# Calculation of In-Game Win Probabilities

When you visit Baseball Reference’s boxes pages, such as the extended box score of the final game of the 2014 season, you will see a display of win probabilities. One particular graph shows the probability of the Giants winning the game after each play. These are used to measure player performances. For example, Madison Bumgarner was the most valuable player of this game since his total win probability added (WPA) over all of his plays was 0.603. (On a side note, Jay Bennett and I presented these type of calculations in Curve Ball.)

It is straightforward to compute these win probabilities. A first step in this calculation is to compute, at the end of each inning, the probability the home team wins the game. We illustrate one method of performing this computation using Retrosheet game logs for a particular season.

A function  plot.prob.home  is available on this github gist page. Let me outline the main steps of this function.

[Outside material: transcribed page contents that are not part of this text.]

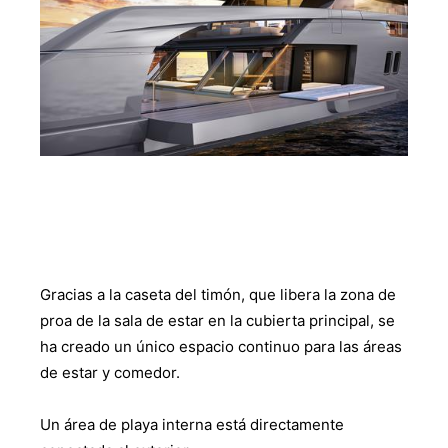
Gracias a la caseta del timón, que libera la zona de
proa de la sala de estar en la cubierta principal, se
ha creado un único espacio continuo para las áreas
de estar y comedor.
Un área de playa interna está directamente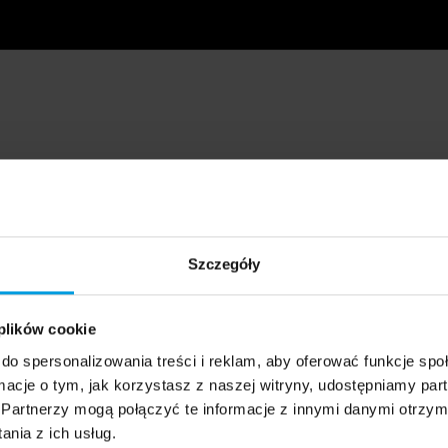
Szczegóły
 plików cookie
do spersonalizowania treści i reklam, aby oferować funkcje sp
ormacje o tym, jak korzystasz z naszej witryny, udostępniamy p
Partnerzy mogą połączyć te informacje z innymi danymi otrzym
nia z ich usług.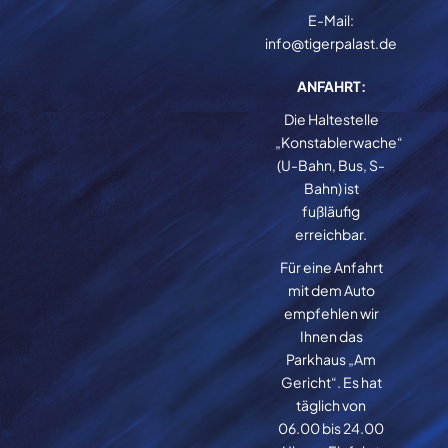
E-Mail:
info@tigerpalast.de
ANFAHRT:
Die Haltestelle
„Konstablerwache“
(U-Bahn, Bus, S-
Bahn) ist
fußläufig
erreichbar.
Für eine Anfahrt
mit dem Auto
empfehlen wir
Ihnen das
Parkhaus „Am
Gericht“. Es hat
täglich von
06.00 bis 24.00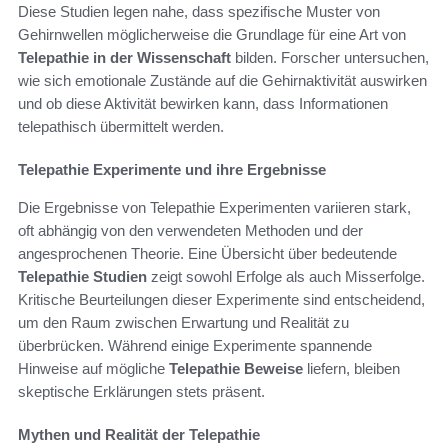
Diese Studien legen nahe, dass spezifische Muster von
Gehirnwellen möglicherweise die Grundlage für eine Art von
Telepathie in der Wissenschaft
bilden. Forscher untersuchen,
wie sich emotionale Zustände auf die Gehirnaktivität auswirken
und ob diese Aktivität bewirken kann, dass Informationen
telepathisch übermittelt werden.
Telepathie Experimente und ihre Ergebnisse
Die Ergebnisse von Telepathie Experimenten variieren stark,
oft abhängig von den verwendeten Methoden und der
angesprochenen Theorie. Eine Übersicht über bedeutende
Telepathie Studien
zeigt sowohl Erfolge als auch Misserfolge.
Kritische Beurteilungen dieser Experimente sind entscheidend,
um den Raum zwischen Erwartung und Realität zu
überbrücken. Während einige Experimente spannende
Hinweise auf mögliche
Telepathie Beweise
liefern, bleiben
skeptische Erklärungen stets präsent.
Mythen und Realität der Telepathie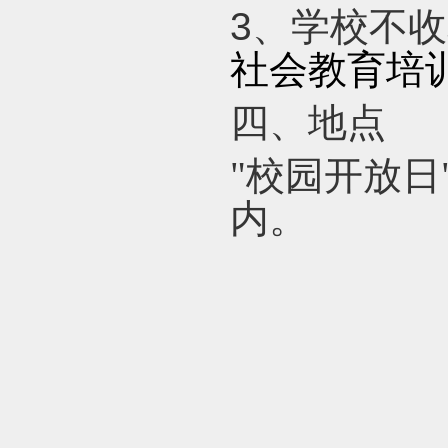
3
、学校不收
社会教育培
四、地点
"校园开放日
内。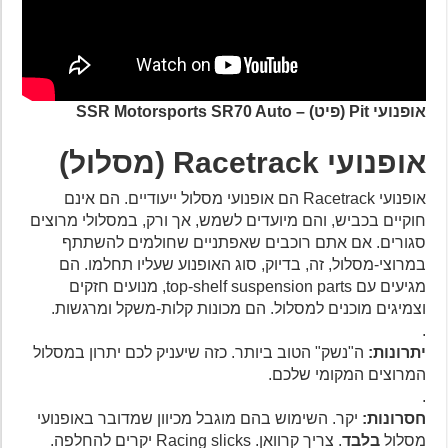
אופנועי Pit (פיט) – SSR Motorsports SR70 Auto
אופנועי
Racetrack
(מסלול)
אופנועי Racetrack הם אופנועי מסלול ייעודיים. הם אינם
חוקיים בכביש, והם מיועדים לשמש, אך ורק, במסלולי מרוצים
סגורים. אם אתם רוכבים שאפתניים שחולמים להשתתף
במרוצי-מסלול, זה, בדיוק, סוג האופנוע שעליו תחלמו. הם
מגיעים עם top-shelf suspension parts, מנועים חזקים
וצמיגים מוכנים למסלול. הם מכונות קלות-משקל ומרגשות.
.
יתרונות:
ה"נשק" הטוב ביותר. כזה שיעניק לכם יתרון במסלול
המרוצים המקומי שלכם.
.
חסרונות:
יקר. השימוש בהם מוגבל מכיוון שמדובר באופנועי
מסלול
בלבד
. צריך קרוואן. Racing slicks יקרים להחלפה.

• The game logs for the particular season are downloaded from Retrosheet. A short file is also downloaded from my site that gives the header (variable names) for the game log file.
• The game log file contains the line scores for the home and visiting teams. The function will parse these line scores and create a numerical variable of runs scored for all innings. (The string function  strsplit  is helpful for doing this parsing.)
• It didn’t seem obvious how to parse line scores for games where with innings where 10 or more runs are scored. So I have omitted those line scores — I don’t think this would impact the results very much.
• A logistic regression model is used to develop a smooth curve for predicting the probability of a home team victor given the winning margin. This model has the form $\log\left(\frac{p}{1-p}\right) = \beta_0 + \beta_1 {\rm Home.Team.Lead}$
This model is applied for each of the bottoms of the eight innings. The regression intercept $\beta_0$ represents the home team advantage and $\beta_1$ represents the additional advantage for the home team (on the logit scale) for each additional run lead.
• I use the  ggplot2  package to plot the probability the home team wins as a function of the inning number (1 through 8) for each of the home team leads -4, -3, -2, -1, 0, 1, 2, 3, 4.
• Here are a couple of illustrations of the use of this function for two seasons — 1980 and 2013. Assuming you have the packages  devtools ,  arm , and  ggplot2  installed, you can just type the following R code into the Console window to see these graphs and have the probabilities displayed in a data frame.

library(devtools)
source_gist("70a166149f71622fed97")
plot.prob.home(1993) plot.prob.home(2013)